Year National TV Packages Annual Value Teams Status
2003 ESPN, ABC, TURNER $766m 29  
2004 ESPN, ABC, TURNER $766m 30 Expansion
2005 ESPN, ABC, TURNER $766m 30  
2006 ESPN, ABC, TURNER $766m 30  
2007 ESPN, ABC, TURNER $766m 30  
2008 ESPN, ABC, TURNER $766m 30  
2009 ESPN, ABC, TURNER $930m 30  
2010 ESPN, ABC, TURNER $930m 30  
2011 ESPN, ABC, TURNER $930m 30  

Whereas $766m was being forked out by a combination of three networks in 2003, that figure has almost quadrupled in 2023. The current NBA deal between, ESPN, ABC and TURNER is valued at $2.7bn a year and the number of franchises has stayed at 30 since 2004. 

This just goes to show that there is a rather insatiable appetite for the NBA but can the same be said for the NHL? In fairness we may have to treat this as a slightly different beast, and this is due to a far greater Canadian influence on the league.

Whereas our examples above – excluding the NFL which does not have a Canadian based franchise, have the odd smattering of Canadian-based franchises, the pinnacle of North American hockey is far different and therefore, broadcasting deals are split across two countries.

This means we do not necessarily have the ability to analyse on the same scale as Canadian broadcasters will be willing to pay more for their own teams in residence and this may distort the overall value picture.

Only since 1995 has national coverage been permitted for the Stanley Cup finals in America.

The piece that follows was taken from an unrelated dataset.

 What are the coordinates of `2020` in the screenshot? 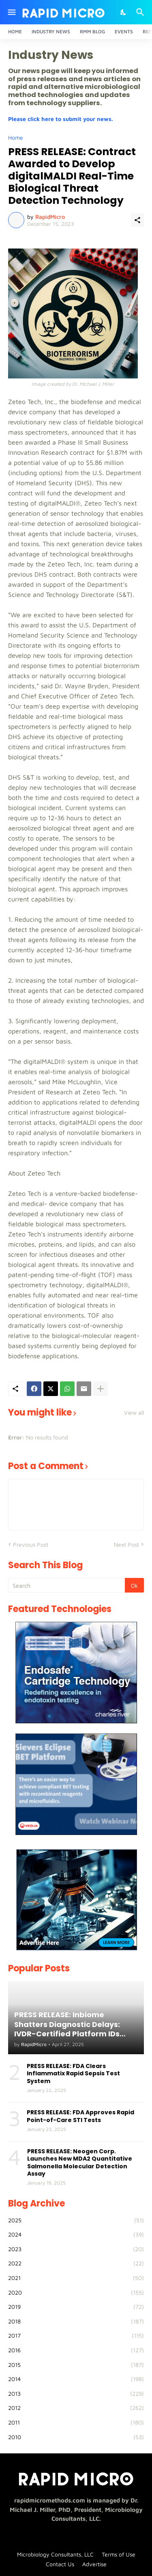 It's located at (76, 2293).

Something that suggests that the sport does not have as symbiotic a relationship with television as the others above.

But there has been regular expansion when it comes to the NHL, and we can take a look at what has also meant for ongoing TV deals: 

Year Teams Networks Annual Rights Value
1982 21 ESPN Not disclosed
1991 22 Sports Channel America $17m
1992 24 Sports Channel America $5m (one year add on after previous deal)
1993 26 ABC, NBC, ESPN Not disclosed
1998 27 ABC, NBC, ESPN Not disclosed
1999 28 ABC, NBC, ESPN Not disclosed
2000 30 ABC, ESPN, ESPN2 $120m
2021 to date 32 ESPN, TURNER $625m

By the time the NHL had increased from 21 to 22 franchises in 1991, the annual rights were worth just $17m. Fast forward to the turn of the millennium and that figure had seen another eight hockey outfits join the ranks.


In addition to this, it also meant that the annual rights had increased to $120m. A combination of the ABC family of networks combined to show all 30 franchises and although the step change in nine years was rather impressive, there was still scope for a further lift.

One that came as recently as 2021 when ESPN and TURNER teamed up to show an NHL that now had 32 franchises taking to the ice each year and each year would receive as much as $625m in annual rights fees.

In this instance it is fair to say that the NHL has certainly benefitted from expansion but the same cannot be said for the CFL. If only because Canadian football’s premier competition is struggling to grow. 

Since 1996, the CFL has had a rather fluid number of entrants. Sometimes eight, sometimes nine but never ten. That is viewed as the holy grail but unfortunately the cost of brining in a tenth franchise in proving to be prohibitive.

There is certainly the desire to expand the CFL further but like so many other things, it comes down to money. Not from the networks but more a case of who wants to fund the construction of a new stadium.

How much of a burden do you put on taxpayers? That is the burning question and not one that is being answered anytime soon. Perhaps if the CFL does get a 10th entrant, further expansion may unlock more Canadian dollars from the networks?